North West community demands a Lonmin shutdown


The Bapo ba Mogale community in the platinum belt holds a meeting with the tribal authority demand. Residents are demanding temporary closure of a Lonmin mine following killings in the area.

RUSTENBURG - The Bapong community in the platinum belt is demanding that a local Lonmin mine be temporarily shut down until the nearly four-month-long mining strike is over.
Lonmin sits on tribal land belonging to the Bapo ba Mogale community and receives royalties from the mine.
Residents are terrified after a number of people, including two miners, were killed on their land over the weekend. Six others were also stabbed while a group of around 10 men had to run for their lives when they were approached by armed men on their way to work.
"We want our chief to come and talk to us. He must take the mining certificate from Lonmin so that the strike can end. We want this strike to end," said resident Margaret Lebesana.
"Last night we did not sleep, guarding each other as residents of this area. People are killing us like chickens on our land," she added.
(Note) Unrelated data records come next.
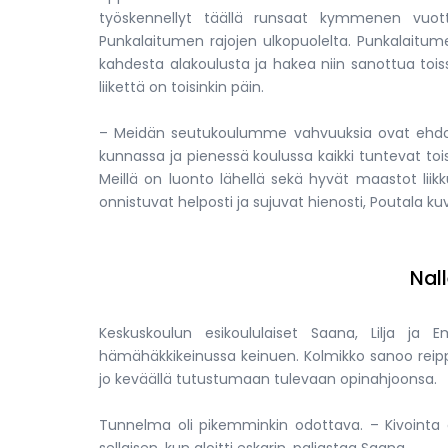
työskennellyt täällä runsaat kymmenen vuott
Punkalaitumen rajojen ulkopuolelta. Punkalaitumel
kahdesta alakoulusta ja hakea niin sanottua toissij
liikettä on toisinkin päin.
– Meidän seutukoulumme vahvuuksia ovat ehdotto
kunnassa ja pienessä koulussa kaikki tuntevat tois
Meillä on luonto lähellä sekä hyvät maastot liik
onnistuvat helposti ja sujuvat hienosti, Poutala kuv
Nal
Keskuskoulun esikoululaiset Saana, Lilja ja E
hämähäkkikeinussa keinuen. Kolmikko sanoo reippa
jo keväällä tutustumaan tulevaan opinahjoonsa.
Tunnelma oli pikemminkin odottava. – Kivointa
Residents say although there is a police presence and mine security in the area, it is not sufficient. They say that security patrols at bus stops and main roads but attacks happen at their homes.
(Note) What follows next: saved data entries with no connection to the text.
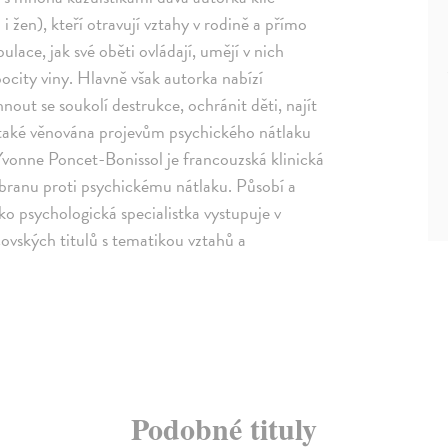
 žen), kteří otravují vztahy v rodině a přímo
pulace, jak své oběti ovládají, umějí v nich
pocity viny. Hlavně však autorka nabízí
nout se soukolí destrukce, ochránit děti, najít
 také věnována projevům psychického nátlaku
. Yvonne Poncet-Bonissol je francouzská klinická
obranu proti psychickému nátlaku. Působí a
ko psychologická specialistka vystupuje v
ovských titulů s tematikou vztahů a
Podobné tituly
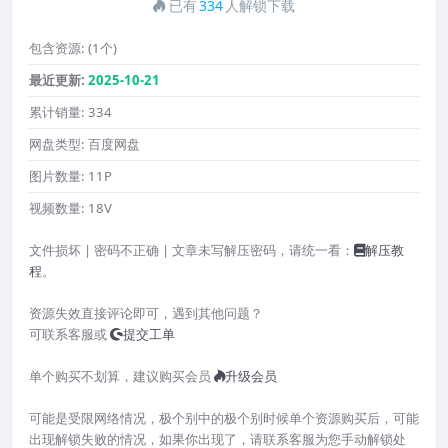
已有
334
人解锁下载
包含资源:
(1个)
最近更新:
2025-10-21
累计销量:
334
网盘类型:
百度网盘
图片数量:
11P
视频数量:
18V
文件损坏 | 密码不正确 | 文章未写解压密码，请统一看：
解压教
程
。
资源失效直接评论即可，遇到其他问题？
可联系客服或
提交工单
单个购买不划算，建议购买会员
升级会员
可能是受限网络情况，极个别中的极个别时候单个资源购买后，可能
出现解锁失败的情况，如果你出现了，请联系客服为您手动解锁处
"We have had enough of the strike and what is happening in Bapong. Now people have died and I am asking that this can&39;t happen to Bapong people," said Ivy Mokono, a resident.
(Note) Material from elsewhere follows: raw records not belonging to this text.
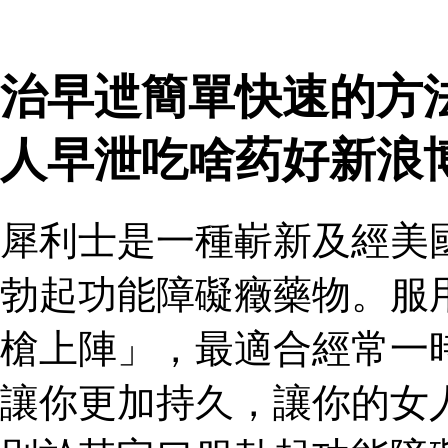
治早迣簡單快速的方
人早泄吃啥药好新浪
犀利士是一種嶄新及經美
勃起功能障礙癥藥物。服
槍上陣」，最適合經常一
讓你更加持久，讓你的女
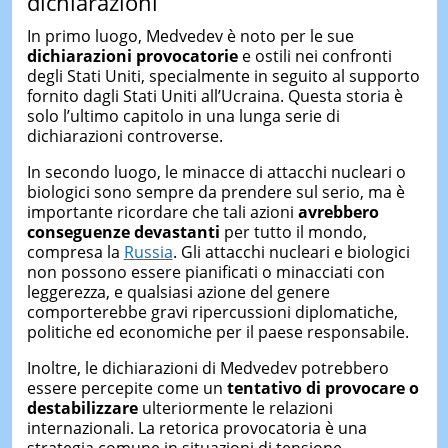
dichiarazioni
In primo luogo, Medvedev è noto per le sue
dichiarazioni provocatorie
e ostili nei confronti
degli Stati Uniti, specialmente in seguito al supporto
fornito dagli Stati Uniti all’Ucraina. Questa storia è
solo l’ultimo capitolo in una lunga serie di
dichiarazioni controverse.
In secondo luogo, le minacce di attacchi nucleari o
biologici sono sempre da prendere sul serio, ma è
importante ricordare che tali azioni
avrebbero
conseguenze devastanti
per tutto il mondo,
compresa la
Russia
. Gli attacchi nucleari e biologici
non possono essere pianificati o minacciati con
leggerezza, e qualsiasi azione del genere
comporterebbe gravi ripercussioni diplomatiche,
politiche ed economiche per il paese responsabile.
Inoltre, le dichiarazioni di Medvedev potrebbero
essere percepite come un
tentativo di provocare o
destabilizzare
ulteriormente le relazioni
internazionali. La retorica provocatoria è una
strategia comune in situazioni di tensione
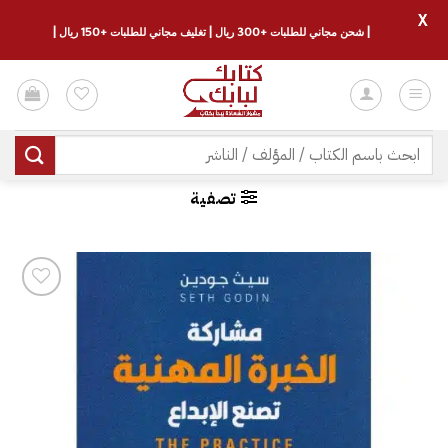
X
| شحن مجاني للطلبات +300 ريال | تغليف مجاني للطلبات +150 ريال |
خطي
لمحتوى
البحث
عن:
تصفية
إضافة
إلى
قائمة
الرغبات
The community says it will not go to work until the strike has been resolved. They want the mine shut down, saying they are not part of the strike but the bloodshed is continuing.
"We are sick and tired as the residents of Bapong. We are caught in a hard place. Lonmin is telling us to come back to work -- but on the other hand we are getting killed on our way to work. We want government to come and solve our problems," said Ofentse Madiba.
The community met with the tribal council on Tuesday to raise their concerns and demand that the council approaches Lonmin about temporarily shutting down.
"The option of temporary closure is a viable option in the sense that no one will sneak and go to job until one makeshift solution is in place," the council&39;s Churchhill Madumo said. 
He adds that security in the area is a concern and that police and mine security are working to protect the community.
"As far as safety is concerned we must consider state agents of safety and at the same time we must consider what Lonmin can do. That is why I say all issues raised here we must go to Lonmin now and raise them with Lonmin and give these people feedback as soon as today," he said.
Lonmin could not be reached for comment.